Shelley-Godwin Archive as a use case of OA and Shared Canvas

A week ago, MITH released digital facsimile editions of the draft and fair
copy notebooks in which Mary Shelley wrote Frankenstein. If you follow us
on twitter or are embedded in the digital humanities, you probably have
seen some postings about this already. I wanted to draw this list's
attention to some of the technical aspects for those who might be
interested since the project makes heavy use of Open Annotation and related
data models.

tl;dr: we augmented the Shared Canvas data model to allow visual
reconstruction of the original artifacts using a JavaScript rendering
application using HTML instead of SVG.

The website is at http://shelleygodwinarchive.org/

Our code is available on GitHub:
  Shared Canvas viewer, Drupal module, and search service:
https://github.com/umd-mith/sga
  Shared Canvas manifest generation: https://github.com/umd-mith/scalanvas


When we started the project, Open Annotation (and thus Shared Canvas) used
typical RDF serializations. For web applications, this meant RDF/XML or
RDF/JSON. To avoid requiring an RDF/XML library to parse the XML and
extract the triples, we chose to use RDF/JSON. This is what our viewer uses
now.

Given the graph nature of the data, we chose to use a library we've been
developing in-house (MITHgrid) that provides an in-browser triple store
from which we can extract the various annotations and components based on
their relationships.

We are in the process of updating our Shared Canvas manifest generation
process to make use of JSON-LD. We used this to create partial manifests
that drive the table of contents view (e.g., on
https://shelleygodwinarchive.org/contents/frankenstein) written using
backbone.js.

JSON-LD allows us to construct a manifest that works well with backbone.js
collections and models. We intend to rework our viewer to use backbone.js
instead of MITHgrid, though no timeline is set for this at the moment.

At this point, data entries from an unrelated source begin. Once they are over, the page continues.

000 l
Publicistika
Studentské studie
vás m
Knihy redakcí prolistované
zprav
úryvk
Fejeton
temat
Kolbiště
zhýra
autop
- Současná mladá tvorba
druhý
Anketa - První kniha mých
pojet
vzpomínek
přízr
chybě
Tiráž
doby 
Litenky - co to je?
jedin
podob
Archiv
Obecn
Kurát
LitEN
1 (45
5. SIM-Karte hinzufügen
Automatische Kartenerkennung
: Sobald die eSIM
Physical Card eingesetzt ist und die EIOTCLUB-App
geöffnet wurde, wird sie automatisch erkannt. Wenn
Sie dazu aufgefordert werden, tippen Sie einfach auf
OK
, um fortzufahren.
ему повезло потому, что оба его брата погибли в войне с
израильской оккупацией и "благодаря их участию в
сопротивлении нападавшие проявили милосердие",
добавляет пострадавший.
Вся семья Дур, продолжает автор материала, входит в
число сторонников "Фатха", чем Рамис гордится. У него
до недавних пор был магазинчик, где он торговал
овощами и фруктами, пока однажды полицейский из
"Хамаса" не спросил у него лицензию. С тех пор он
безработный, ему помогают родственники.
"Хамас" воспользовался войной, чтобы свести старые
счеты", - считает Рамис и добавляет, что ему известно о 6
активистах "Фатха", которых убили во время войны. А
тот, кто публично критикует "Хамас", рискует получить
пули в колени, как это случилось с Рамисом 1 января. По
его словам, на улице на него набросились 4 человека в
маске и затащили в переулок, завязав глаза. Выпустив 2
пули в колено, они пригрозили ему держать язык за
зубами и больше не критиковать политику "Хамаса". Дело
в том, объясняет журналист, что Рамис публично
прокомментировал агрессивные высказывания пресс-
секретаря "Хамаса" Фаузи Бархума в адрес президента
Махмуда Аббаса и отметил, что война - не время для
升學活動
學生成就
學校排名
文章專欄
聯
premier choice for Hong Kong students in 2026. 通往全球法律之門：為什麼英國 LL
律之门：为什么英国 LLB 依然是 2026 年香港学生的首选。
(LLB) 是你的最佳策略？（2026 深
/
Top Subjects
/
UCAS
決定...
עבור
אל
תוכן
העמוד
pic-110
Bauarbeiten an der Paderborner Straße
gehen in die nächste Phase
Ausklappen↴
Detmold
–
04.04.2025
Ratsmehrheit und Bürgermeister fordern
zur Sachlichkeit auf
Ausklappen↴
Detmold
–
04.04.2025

We chose to move to HTML from SVG at the last minute for a few reasons.

Because we don't have text that is amenable to OCR, we don't have bounding
boxes for words or lines. Instead, we augmented the Shared Canvas data
model to provide for text zones that do not use pixel-based coordinates
(though the text zone annotations target pixelish-based coordinates on the
canvas). To help with readability, we chose to use scrollbars to allow
viewing of all of the text in an area even if the text is too much for the
bounding box.

In our original code, we used SVG as the overall managing framework for
painting the canvas. This allowed us to provide a scalable display that
could grow/shrink as the browser window was resized. We used a
foreignObject to embed the text in an HTML body inside the SVG. It seems
strange, but it allowed us to have a consistent interface between objects
being painted onto the canvas (e.g., every code module handling an object
type could expect an SVG region into which it could draw whatever it needed
to draw).

Unfortunately, webkit has some bugs in its SVG engine. When a UI element is
visible in the HTML embedded in the SVG, the HTML will *not* resize the
content of the foreignObject.

This was the first strike against SVG and caused us to rewrite the handling
of the text-only visualization of the Shared Canvas manifest.

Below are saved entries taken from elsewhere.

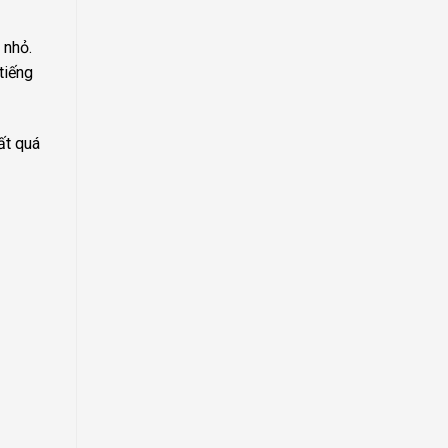
 nhỏ.
tiếng
ất quá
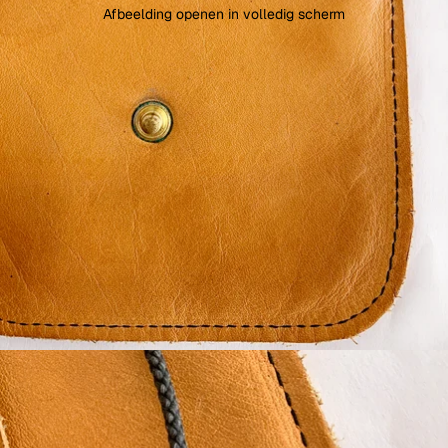
Afbeelding openen in volledig scherm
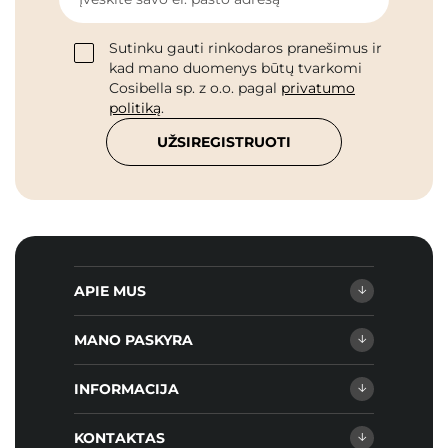
Sutinku gauti rinkodaros pranešimus ir
kad mano duomenys būtų tvarkomi
Cosibella sp. z o.o. pagal
privatumo
politiką
.
UŽSIREGISTRUOTI
APIE MUS
MANO PASKYRA
INFORMACIJA
KONTAKTAS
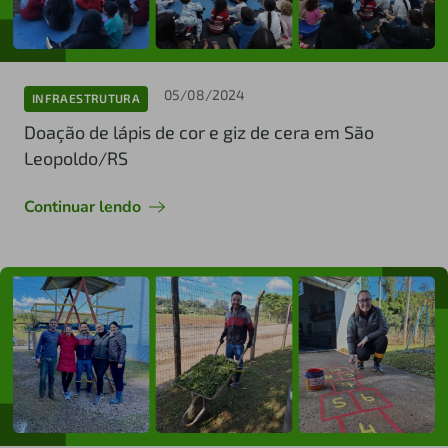
05/08/2024
INFRAESTRUTURA
Doação de lápis de cor e giz de cera em São
Leopoldo/RS
Continuar lendo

The second bug dealt with browser-based zooming of the webpage. Webkit,
again, has issues with embedding SVG in a webpage that has been zoomed in
or out. Only at actual size did the SVG and HTML work correctly together.
We were using a map-based JavaScript application to provide panning/zooming
of the image. When the browser was not showing the page at actual size, the
image was shifted lower right or upper left depending on the zoom.

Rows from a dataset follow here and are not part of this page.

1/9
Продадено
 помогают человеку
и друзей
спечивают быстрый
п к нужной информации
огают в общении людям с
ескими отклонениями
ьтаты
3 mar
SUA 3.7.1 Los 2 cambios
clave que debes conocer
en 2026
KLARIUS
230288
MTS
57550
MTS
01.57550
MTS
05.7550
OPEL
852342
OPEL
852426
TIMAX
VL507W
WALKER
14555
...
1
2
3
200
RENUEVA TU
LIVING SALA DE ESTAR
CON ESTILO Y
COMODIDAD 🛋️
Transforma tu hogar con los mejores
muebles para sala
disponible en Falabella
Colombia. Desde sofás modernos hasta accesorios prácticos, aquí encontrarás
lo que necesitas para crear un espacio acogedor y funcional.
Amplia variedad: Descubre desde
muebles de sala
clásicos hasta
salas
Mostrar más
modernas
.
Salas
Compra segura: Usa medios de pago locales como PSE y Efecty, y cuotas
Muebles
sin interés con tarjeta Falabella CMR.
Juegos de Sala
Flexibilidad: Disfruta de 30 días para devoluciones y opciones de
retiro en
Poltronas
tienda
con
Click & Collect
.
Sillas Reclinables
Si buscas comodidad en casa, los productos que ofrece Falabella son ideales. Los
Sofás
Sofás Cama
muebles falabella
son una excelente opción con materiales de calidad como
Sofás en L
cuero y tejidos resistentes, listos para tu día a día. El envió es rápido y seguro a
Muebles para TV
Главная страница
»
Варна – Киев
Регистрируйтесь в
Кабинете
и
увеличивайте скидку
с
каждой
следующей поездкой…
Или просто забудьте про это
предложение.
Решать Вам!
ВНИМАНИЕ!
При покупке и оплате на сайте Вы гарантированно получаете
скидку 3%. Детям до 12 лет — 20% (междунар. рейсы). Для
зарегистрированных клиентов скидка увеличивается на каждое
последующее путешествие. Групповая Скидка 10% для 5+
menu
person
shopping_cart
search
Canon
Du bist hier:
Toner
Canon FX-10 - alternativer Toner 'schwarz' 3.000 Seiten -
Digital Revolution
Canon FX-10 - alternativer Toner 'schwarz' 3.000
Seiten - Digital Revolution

With only a week left before launch, we rewrote the code to use HTML to
provide a panning/zooming interface for the image side of the facsimile
viewer. This also solved some (but not all) of the compatibility issues we
saw with Firefox.


Current work is focused on documenting our use of the Shared Canvas data
model and the changes we need to make to bring our use in line with the
current Open Annotation and Shared Canvas data models. We will publish this
documentation as part of the GitHub repo we release in a few weeks with all
of our TEI and manifests.

-- Jim

Received on Friday, 8 November 2013 14:57:53 UTC